The Trump administration’s punitive tariffs on aluminum and steel imports into the USA – from which the EU has been exempted until May 1 – have led to an intense shuttle diplomacy by top German politicians with Washington. Berlin and Brussels have until the end of April to avert a trade war through far-reaching concessions to the United States. Following Germany’s Minster of the Economy Peter Altmaier’s visit to the US capital in mid-March, to discuss the benchmarks of an EU-US trade agreement,[1] Vice-Chancellor and Finance Minister Olaf Scholz went to Washington yesterday. In a 30 minute “exchange of views” with Vice President Mike Pence, they emphasized the importance of free global trade and the unswerving German-US friendship. The United States is “an important ally of our country” and the transatlantic partnership a “pillar of our foreign policy,” the finance minister underlined.[2]

TTIP 2.0

“Either With Us or With Putin”

Now that Berlin has obviously – under pressure from Washington – chosen the transatlantic side in the upcoming US-China trade war, the United States is using the sanctions against Russia to threaten Germany’s dominant position in the eurozone. According to media in the USA, Germany, with almost 40 percent of the West’s export losses is the country most affected by the sanctions policy, while other geopolitically significant stakeholders such as the United Kingdom, France and the United States are much less affected.[6] Russian news agencies reported Thursday that, Berlin will seek “exemptions” from the most recent US sanctions for German companies, particularly Daimler, Volkswagen and Siemens.[7] The visits to Washington by the finance minister and the chancellor are aimed at changing Washington’s mind on the sanctions policy, it is reported, because the new sanctions would endanger the long-term German-Russian joint ventures valued at hundreds of millions of euros.[8] Berlin is also continuing its persistent attempts to push through the expansion of the German-Russian Baltic pipeline (Nord Stream 2), under strong opposition from Washington and Warsaw. BASF and Wintershall, the German companies involved in the pipeline project, have been under strong US penalties since August. Germany could easily find itself as part of London and Washington’s new favorite narrative: “you’re either with us…or you’re with Putin.”[9]

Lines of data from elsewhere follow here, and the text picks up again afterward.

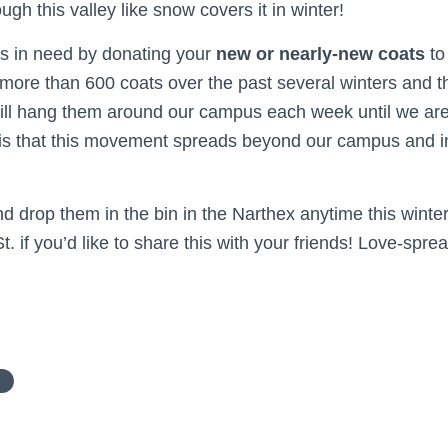
ugh this valley like snow covers it in winter!
es in need by donating your
new or nearly-new coats
to
ore than 600 coats over the past several winters and t
ill hang them around our campus each week until we are
is that this movement spreads beyond our campus and i
d drop them in the bin in the Narthex anytime this winte
 if you’d like to share this with your friends! Love-sprea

The EU’s “Undisputed Leader”

Washington’s pressure on Germany, the long-time export world champion, is accompanied by an on-going crisis in German-French relations – caused by Germany having thwarted France’s plans for reforming the Eurozone.[10] It is significant that Chancellor Merkel will visit the White House just a few days after President Emmanuel Macron. The EU’s two leading powers are seeking to reach agreements with Washington, independently from one another, in their respective national interests. There is no sign of the frequently advocated common EU approach toward Washington. Despite all the confessions heard in Berlin yesterday, Paris and Berlin cannot even agree on a common approach for confronting the looming trade war. The German government is the one that unilaterally surged ahead in pursuit of its national interests. Germany’s Economic Affairs Minister Peter Altmaier’s Washington visit has caused much resentment in both Paris and Brussels, it was reported.[11] Rather than let the EU trade commissioner try to ward off a nascent trade war, the German Economic Affairs Minister Peter Altmaier was already in the US to defend German interests. It was a direct insult for both the European Commission and France. Germany continues to behave as the EU’s “undisputed leader.”

“Surprise Victim”

Full article: Export World Champion under Pressure (German Foreign Policy)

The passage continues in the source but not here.